• **Description of the task**: With pictures omitted, output the records below exactly as they appear.

* * * * *

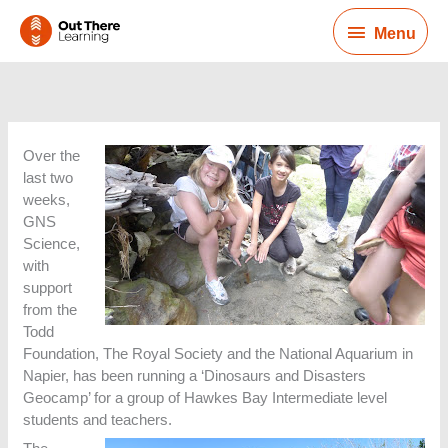
Skip
Menu
to
Menu
content
Over the
last two
weeks,
GNS
Science,
with
support
from the
Todd
Foundation, The Royal Society and the National Aquarium in
Napier, has been running a ‘Dinosaurs and Disasters
Geocamp’ for a group of Hawkes Bay Intermediate level
students and teachers.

* * * * *

• **Problem solution**:
Skip
Menu
to
Menu
content
Over the
last two
weeks,
GNS
Science,
with
support
from the
Todd
Foundation, The Royal Society and the National Aquarium in
Napier, has been running a ‘Dinosaurs and Disasters
Geocamp’ for a group of Hawkes Bay Intermediate level
students and teachers.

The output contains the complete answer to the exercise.